Say, we ask all_refs, and it would call libgit2 and filter on top of that.

Yeah exactly -- we avoid calling libgit2 functions pertaining refs at random places, but have our own "refs API" (which is partially already in place).

NunoAlexandre commented 4 years ago

When do or would we (link) package stuff up?

Currently, we rely on git receive-pack to trigger GC, because libgit2 doesn't surface the compound git gc in a straightforward way. That is, unless you sometimes push something from a local working copy, no GC will be triggered. We should probably employ some repacking of the entire repo at random intervals, but I haven't yet put up my mind where this should be triggered. git gc decides for itself when repacking is actually required.

:ok_hand:

Would this package then serve as a sort of (fast) cache?

Not directly, it is more of an optimisation of loading things from disk. Everything in git is designed with the assumption of interactive use -- there are no long-running processes to cache things, so every time one runs git, it has to access the filesystem. libgit2, however, employs ways to detect whether something has changed on-disk by another process, so the fact that it keeps things in memory is indeed a cache if the process is long-running.
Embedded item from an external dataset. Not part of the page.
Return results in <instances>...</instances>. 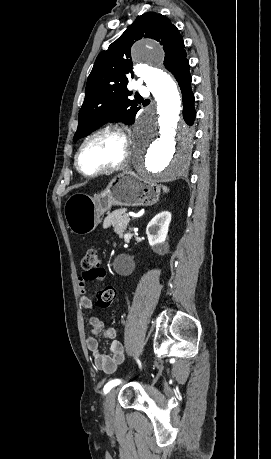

We don't want to re-implement this logic, so going through libgit2 is a good idea.

Yes, that makes sense.

Say, we ask all_refs, and it would call libgit2 and filter on top of that.

Yeah exactly -- we avoid calling libgit2 functions pertaining refs at random places, but have our own "refs API" (which is partially already in place).

Clear :100:

Thanks!

FintanH commented 4 years ago

Going to close this since #286 fixed the issue. We can re-open if the issue props its ugly head again.

kim commented 4 years ago

I'd rather have this implemented, because: libgit2 treats * as ** if WM_PATHNAME is not set (and it is not set for refnames). This means that, even though #286 fixes the immediate issue, it will almost certainly pop up again once a pattern accidentally matches deeper down the hierarchy.